Não-japoneses respondem por 70% de todos os alunos do ensino noturno

Filipino Teodoro Danicah Tan, de dezoito anos, espera ser uma médica no futuro, mas uma coisa estava atrapalhando seus planos: ela não se formara na escola secundária em seu país de origem.

Mas graças às aulas noturnas da escola secundária municipal Nishi-Nakahara em Kawasaki, Prefeitura de Kanagawa, ela está de volta aos trilhos para um dia realizar seu sonho.

“Um professor sempre esteve lá para me apoiar sempre que eu tive dificuldade em entender japonês”, disse Teodoro Danicah Tan sobre ir à escola à noite. “As aulas da escola eram difíceis de entender, mas divertidas de frequentar.”

Um número crescente de governos locais está se mudando para criar novas aulas noturnas em escolas secundárias públicas, das quais existem atualmente apenas 33 em todo o Japão.

Uma decisão foi tomada para abrir mais um em Shikoku. Um plano está sendo lançado em Hokkaido para a criação de outro.

Espera-se que as regiões de Tohoku, Tokai e Kyushu permaneçam desprovidas de aulas nocturnas do ensino secundário no futuro previsível.

Os recém-chegados ao Japão agora respondem por 70% de todos os alunos noturnos em escolas secundárias, em comparação com apenas 30% há uma década.

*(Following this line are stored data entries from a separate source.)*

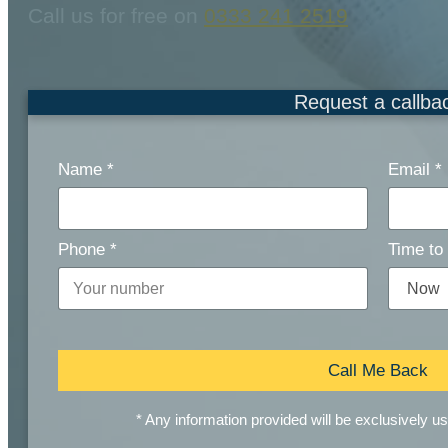
Call us for free on
0333 241 2519
Request a callba
Name
*
Email
*
Phone
*
Time to 
Call Me Back
* Any information provided will be exclusively u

Defensores dizem que aulas noturnas semelhantes devem ser oferecidas para ex-alunos que estão há muito ausentes da escola, bem como para jovens não-japoneses que não conseguiram concluir a educação compulsória em seus países de origem. Isso poderia servir como um trampolim a partir do qual eles vão para escolas superiores ou empregos de terra.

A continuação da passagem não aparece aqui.